How to prevent SQL injection PHP and MySQL?

[crf1121359]

I have been reading about SQL injection and I want to secure my code.

I am not asking anyone to write me a code, but I just want to learn it in simple terms. The best way for me to learn is to edit my code so I can compare them.

For example, how secure is this code and if not, how can I make a secure?

 

<?php
if (isset ($_POST['email'])) {
//Connect to the database through our include
include_once "config/connect.php";
$email = stripslashes($_POST['email']);
$email = strip_tags($email);
$email = mysqli_real_escape_string($db_conx, $email);
$password = preg_replace("[^A-Za-z0-9]", "", $_POST['password']); // filter everything but numbers and letters
$password = md5($password);
// Make query and then register all database data that -
// cannot be changed by member into SESSION variables.
// Data that you want member to be able to change -
// should never be set into a SESSION variable.
$sql = "SELECT * FROM members WHERE email='$email' AND password='$password'";
$query = mysqli_query($db_conx, $sql);
$login_check = mysqli_num_rows($query);
if($login_check > 0){
while($row = mysqli_fetch_array($query, MYSQLI_ASSOC)){
// Get member ID into a session variable
$id = $row["id"];
session_register('id');
$_SESSION['id'] = $id;
// Get member username into a session variable
$username = $row["username"];
$email = $row["email"];
$password = $row["password"];
$firstname = $row["firstname"];
$lastname = $row["lastname"];
session_register('username');
session_register('firstname');
session_register('lastname');
// Update last_log_date field for this member now
$sql = "UPDATE members SET lastlogin=now() WHERE id='$id'";
$query = mysqli_query($db_conx, $sql);
// Print success message here if all went well then exit the script
header("location: members/index.php?id=$id");
exit();
} // close while
} else {
// Print login failure message to the user and link them back to your login page
header("location: login.php");
exit();
}
}
?>

 

 

Thanks in advance

[Ch0cu3r]

You can protect your self from SQL injection by sanitizing the input to make it safe to be handled in a query,

 

PHP has functions to help you with this such as mysqli_real_escape_string(), which are using.
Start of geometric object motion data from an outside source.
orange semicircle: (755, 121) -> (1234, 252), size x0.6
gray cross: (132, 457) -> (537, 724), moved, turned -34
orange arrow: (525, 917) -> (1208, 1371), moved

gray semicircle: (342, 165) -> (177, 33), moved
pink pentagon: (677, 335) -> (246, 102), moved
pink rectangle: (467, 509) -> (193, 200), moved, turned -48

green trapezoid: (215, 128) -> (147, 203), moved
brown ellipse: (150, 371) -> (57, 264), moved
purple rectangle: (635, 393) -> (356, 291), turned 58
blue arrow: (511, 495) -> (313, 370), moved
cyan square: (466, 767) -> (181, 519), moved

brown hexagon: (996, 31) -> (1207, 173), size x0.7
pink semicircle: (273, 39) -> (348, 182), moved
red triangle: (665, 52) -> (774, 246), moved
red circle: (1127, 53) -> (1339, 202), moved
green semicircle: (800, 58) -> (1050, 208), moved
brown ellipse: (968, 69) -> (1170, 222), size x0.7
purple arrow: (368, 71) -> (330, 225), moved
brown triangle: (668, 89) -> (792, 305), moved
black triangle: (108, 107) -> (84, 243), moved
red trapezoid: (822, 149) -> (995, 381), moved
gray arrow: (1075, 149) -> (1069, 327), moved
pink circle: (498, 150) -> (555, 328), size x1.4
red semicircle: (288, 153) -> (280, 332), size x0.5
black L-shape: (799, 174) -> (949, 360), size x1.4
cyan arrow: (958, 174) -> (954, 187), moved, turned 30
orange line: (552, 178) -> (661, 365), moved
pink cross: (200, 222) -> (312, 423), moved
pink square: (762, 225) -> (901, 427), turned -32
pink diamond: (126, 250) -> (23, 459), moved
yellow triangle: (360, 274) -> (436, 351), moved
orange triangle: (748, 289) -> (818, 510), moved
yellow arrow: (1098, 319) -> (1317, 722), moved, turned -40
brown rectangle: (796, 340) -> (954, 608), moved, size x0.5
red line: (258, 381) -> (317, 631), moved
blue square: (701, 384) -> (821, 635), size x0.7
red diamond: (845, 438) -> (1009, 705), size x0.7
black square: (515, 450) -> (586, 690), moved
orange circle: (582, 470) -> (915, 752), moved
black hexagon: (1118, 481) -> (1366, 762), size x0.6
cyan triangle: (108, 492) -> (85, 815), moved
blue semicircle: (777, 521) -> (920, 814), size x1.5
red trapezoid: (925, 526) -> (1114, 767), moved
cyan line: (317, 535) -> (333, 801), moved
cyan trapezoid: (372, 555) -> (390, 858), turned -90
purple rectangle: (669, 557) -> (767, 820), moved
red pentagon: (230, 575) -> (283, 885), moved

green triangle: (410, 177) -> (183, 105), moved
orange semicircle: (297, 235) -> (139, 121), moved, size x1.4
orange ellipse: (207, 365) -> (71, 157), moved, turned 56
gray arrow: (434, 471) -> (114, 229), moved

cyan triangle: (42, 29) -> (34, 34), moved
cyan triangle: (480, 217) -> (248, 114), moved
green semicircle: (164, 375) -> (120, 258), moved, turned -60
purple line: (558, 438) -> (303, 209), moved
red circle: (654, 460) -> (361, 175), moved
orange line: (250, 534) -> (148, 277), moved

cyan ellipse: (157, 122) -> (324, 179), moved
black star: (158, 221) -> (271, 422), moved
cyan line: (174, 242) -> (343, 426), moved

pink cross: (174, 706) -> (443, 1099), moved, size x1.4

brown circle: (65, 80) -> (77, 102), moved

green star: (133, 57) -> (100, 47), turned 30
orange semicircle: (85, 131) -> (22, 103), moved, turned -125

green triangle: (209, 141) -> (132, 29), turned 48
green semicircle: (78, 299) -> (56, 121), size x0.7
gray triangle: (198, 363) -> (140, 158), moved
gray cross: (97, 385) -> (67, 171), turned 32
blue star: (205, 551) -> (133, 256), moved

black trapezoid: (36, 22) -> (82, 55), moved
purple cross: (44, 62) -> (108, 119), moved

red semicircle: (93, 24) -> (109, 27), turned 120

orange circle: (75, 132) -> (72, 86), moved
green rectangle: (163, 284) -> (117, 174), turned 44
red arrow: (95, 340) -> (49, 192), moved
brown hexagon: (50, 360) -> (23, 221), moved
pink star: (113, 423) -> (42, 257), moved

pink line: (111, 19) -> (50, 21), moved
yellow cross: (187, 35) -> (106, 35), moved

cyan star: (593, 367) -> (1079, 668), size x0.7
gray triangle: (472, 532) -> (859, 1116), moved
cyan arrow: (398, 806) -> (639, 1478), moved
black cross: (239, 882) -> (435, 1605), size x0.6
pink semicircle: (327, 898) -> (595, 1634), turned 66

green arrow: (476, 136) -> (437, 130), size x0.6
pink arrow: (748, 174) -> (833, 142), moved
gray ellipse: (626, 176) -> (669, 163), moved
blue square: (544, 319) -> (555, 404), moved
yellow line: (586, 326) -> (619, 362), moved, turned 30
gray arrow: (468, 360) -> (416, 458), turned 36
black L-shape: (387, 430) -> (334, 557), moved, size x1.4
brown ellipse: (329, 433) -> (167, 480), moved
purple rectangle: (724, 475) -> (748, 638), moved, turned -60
But mysqli has another feature to help protect SQL injection and that is prepared queries. With prepared queries the input you use in the query is never treated as SQL code, it is only treated as the value and so it helps to reduce the risk of SQL injection even further.

 

This is wrong

$password = preg_replace("[^A-Za-z0-9]", "", $_POST['password']); // filter everything but numbers and letters
$password = md5($password);

You should not care what characters a user uses for their password, once you have hashed the password the returned hash will always be made up of alphanumeric characters. Stripping characters from passwords makes them even weaker, which makes an attackers job even easier to crack with rainbow tables.

 

But the main argument is md5 should not be used for hashing passwords any more. You should use PHP's password_hash function for handling passwords (or use ircmaxwells password compatibility library if you are not using PHP5.5). 

 

Next the use of session_*_register() type functions is deprecated and should not be used at all. When setting session value you  use the $_SESSION superglobal array like any other array. Eg when adding value it'll be

$_SESSION['key_name'] = $var_name; // adding value to session

When checking if a session value exists you use isset

if(isset($_SESSION['key_name']))
{
    // session token exists
}

And where ever you use sessions ensure you have already started the session before using $_SESSION.